A major factor in the fluid depletion was that, given the conditions, it really felt like sunscreen wasn’t enough. My skin was too soaked with sweat to really apply it effectively. It was like trying to paint a barn in the rain. So I covered all the skin I could with clothing—I wore a long-sleeve shirt and neck gaiter and cap. By the time I reached the top, all of them were coated in a film of white sodium. A desire to lick the salt from your clothing is another indicator that you’re way behind on intake.

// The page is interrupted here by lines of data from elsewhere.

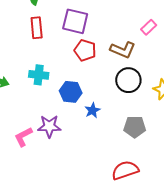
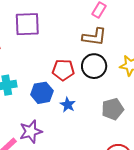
red pentagon: (85, 50) -> (63, 70), moved
brown L-shape: (123, 50) -> (94, 37), moved

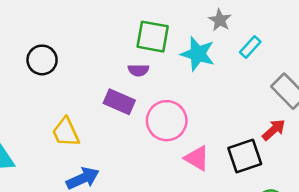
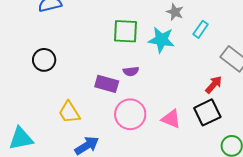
purple semicircle: (138, 70) -> (131, 71), moved
pink circle: (167, 121) -> (130, 114), moved
red arrow: (274, 130) -> (214, 85), moved

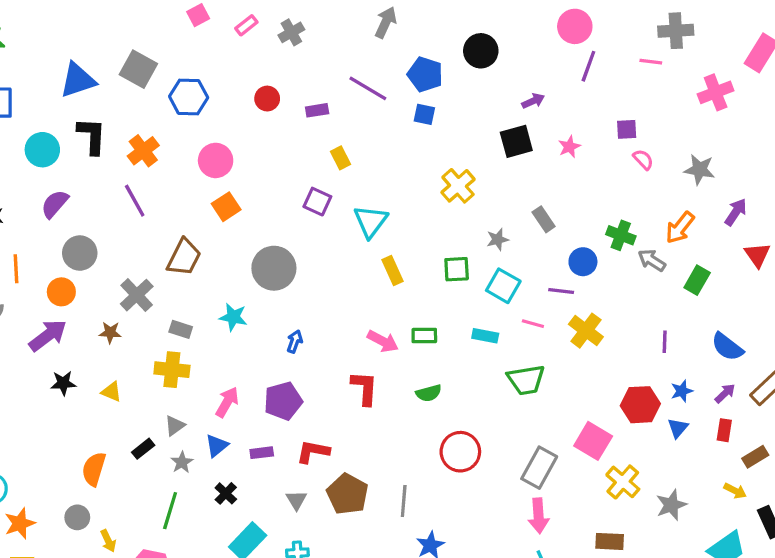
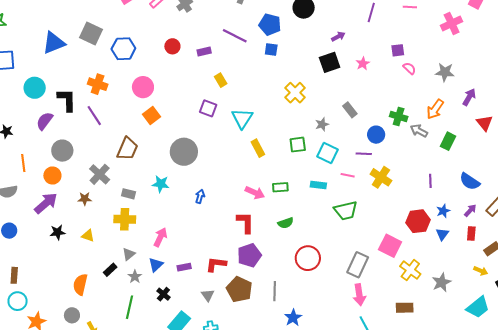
black L-shape: (92, 136) -> (67, 100), moved
orange cross: (143, 151) -> (98, 84), turned -30
purple pentagon: (283, 401) -> (249, 255), moved

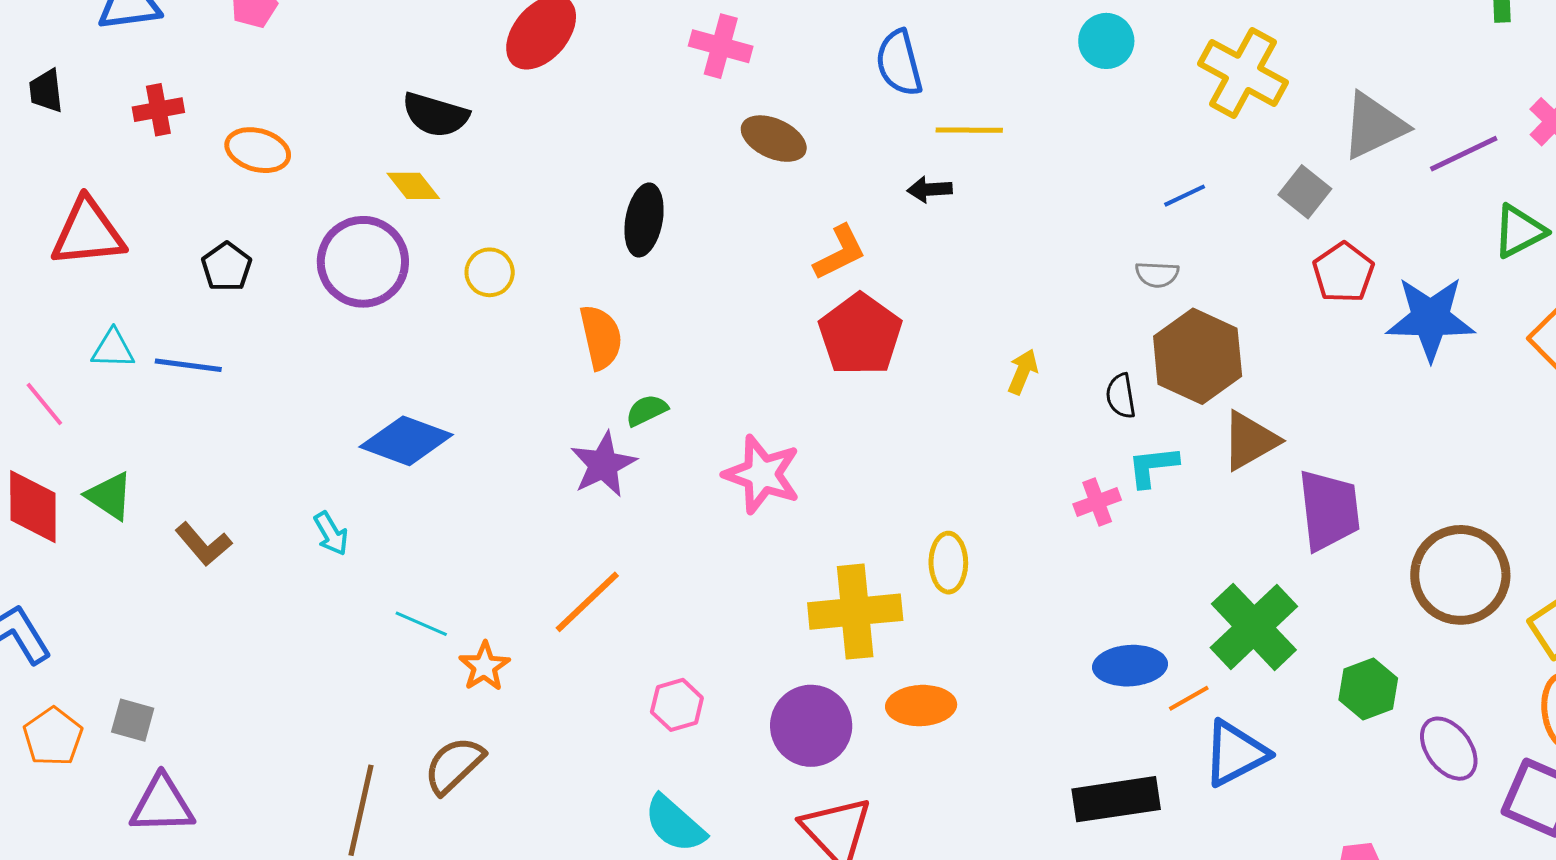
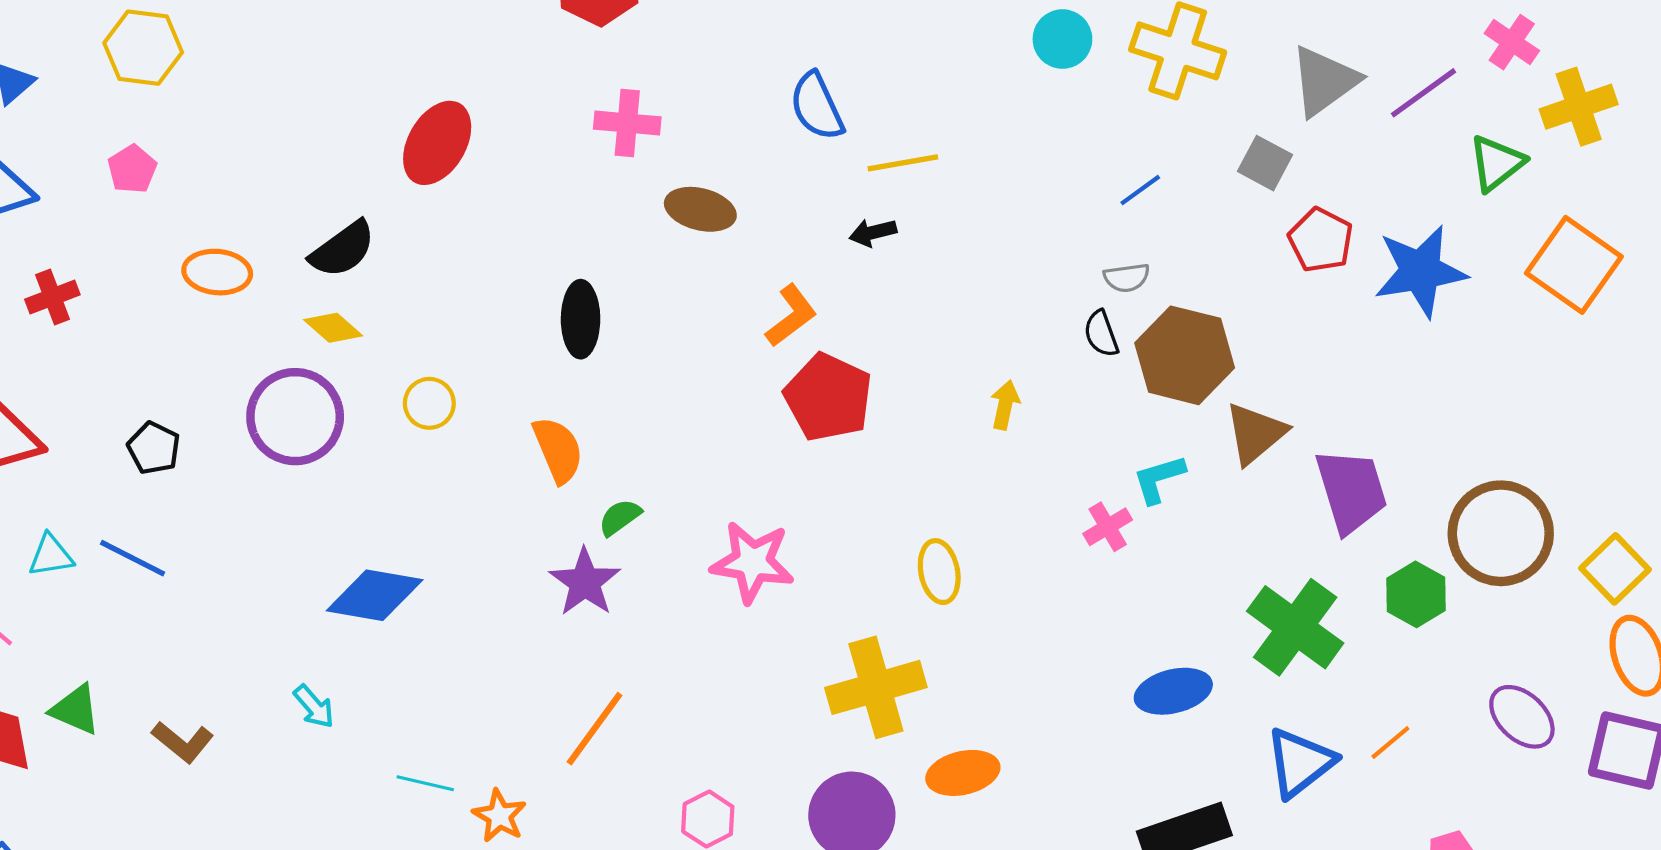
cyan circle: (1106, 41) -> (1062, 39), moved
black semicircle: (435, 115) -> (343, 249), turned -42
orange ellipse: (258, 150) -> (217, 272), moved
blue line: (188, 365) -> (133, 558), turned 30
black semicircle: (1121, 396) -> (1101, 334), moved
yellow ellipse: (948, 563) -> (939, 572), moved
green hexagon: (1368, 689) -> (1416, 594), moved
orange line: (1189, 698) -> (1390, 743), moved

It was bizarre to arrive at the top so haggard and find myself at the South Rim lodge, which is a major tourist destination. You can drive all the way up to the edge and buy ice-cream and then get back in your air-conditioned car, and that’s what hundreds of people were doing when I arrived. I don’t mean to sound superior in describing this. I really don’t know who would be superior in this situation. Like marathons, this wasn’t the sort of exercise undertaken to try to be healthy, but the sort you hope to be healthy despite having done.
Standing there at the South Rim, one of the ultra-marathon runners in our group said the ordeal felt similar in difficulty to a typical 50-mile trail race. The shower afterwards was in the top-ten best I’ve ever had, and even the horrible pizza at the lodge tasted amazing, and don’t get me started on the sleep. I can’t say that anyone felt or looked “good” at the top, or for the rest of the day. But there were no deaths in the canyon that day. To my knowledge.